───── Supplied material
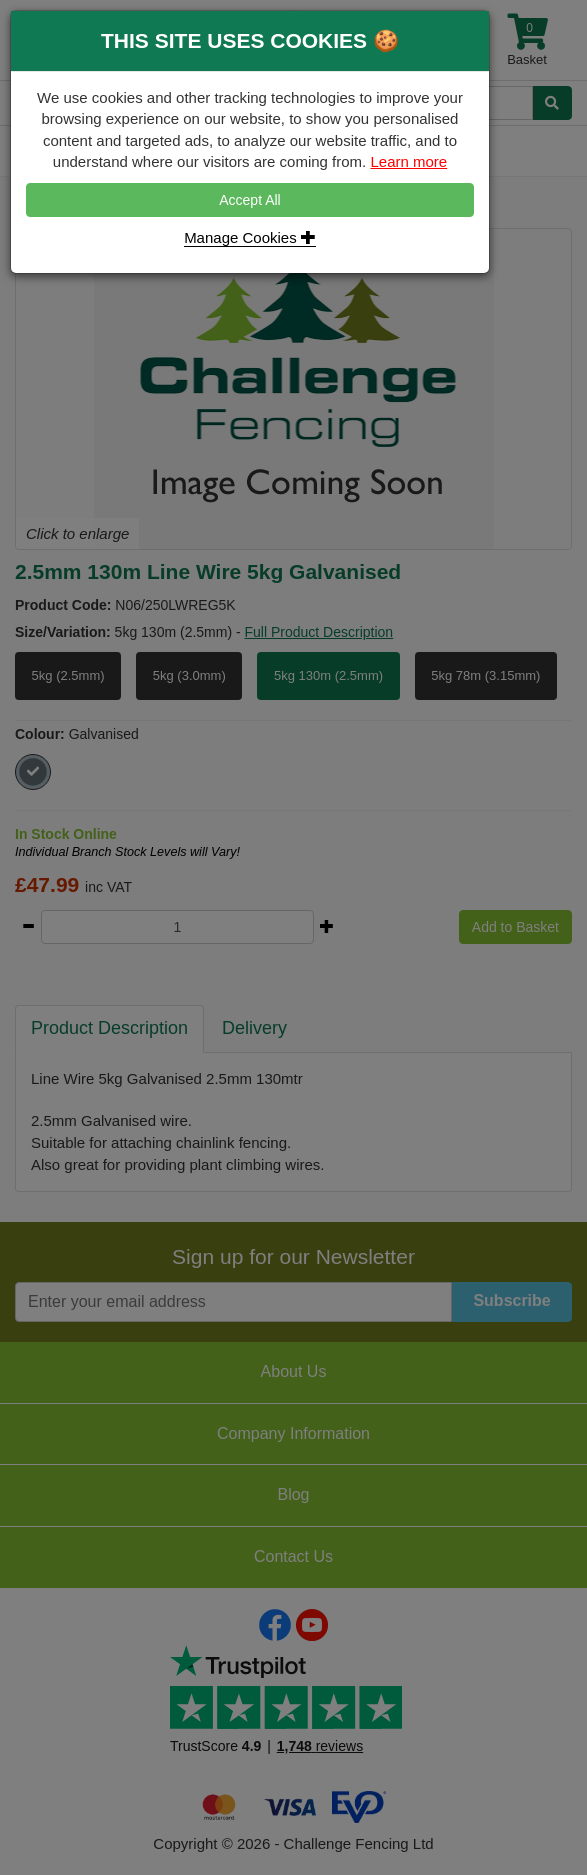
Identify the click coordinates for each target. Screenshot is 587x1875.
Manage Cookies (250, 237)
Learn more (408, 161)
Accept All (249, 200)
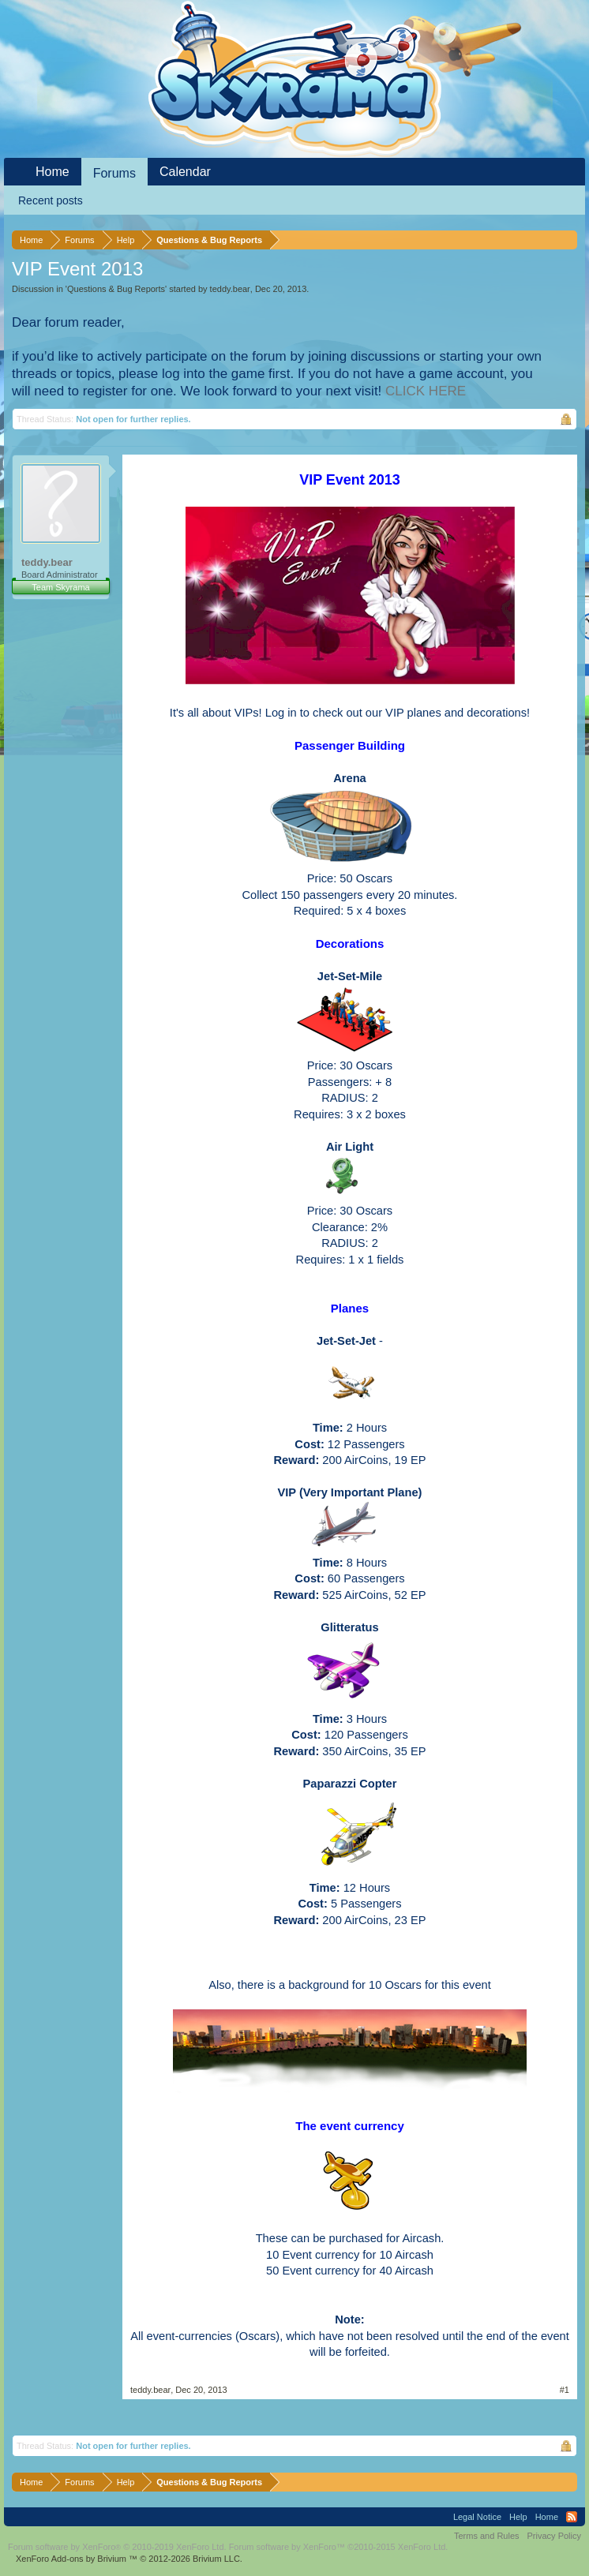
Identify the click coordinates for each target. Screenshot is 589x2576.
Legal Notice (477, 2517)
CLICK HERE (425, 391)
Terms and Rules (487, 2535)
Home (52, 171)
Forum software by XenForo (117, 2547)
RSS (571, 2516)
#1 (564, 2389)
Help (518, 2517)
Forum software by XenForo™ (338, 2547)
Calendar (185, 171)
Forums (114, 173)
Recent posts (50, 200)
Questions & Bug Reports (116, 289)
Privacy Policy (554, 2535)
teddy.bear (230, 289)
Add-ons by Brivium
──────────
• [Directions for this task] Only the last part of the records is wanted. Repeat it exactly, beginning at the line containing "CLICK HERE (425, 391)" and ending at the final line.

• [Reply]
CLICK HERE (425, 391)
Terms and Rules (487, 2535)
Home (52, 171)
Forum software by XenForo (117, 2547)
RSS (571, 2516)
#1 (564, 2389)
Help (518, 2517)
Forum software by XenForo™ (338, 2547)
Calendar (185, 171)
Forums (114, 173)
Recent posts (50, 200)
Questions & Bug Reports (116, 289)
Privacy Policy (554, 2535)
teddy.bear (230, 289)
Add-ons by Brivium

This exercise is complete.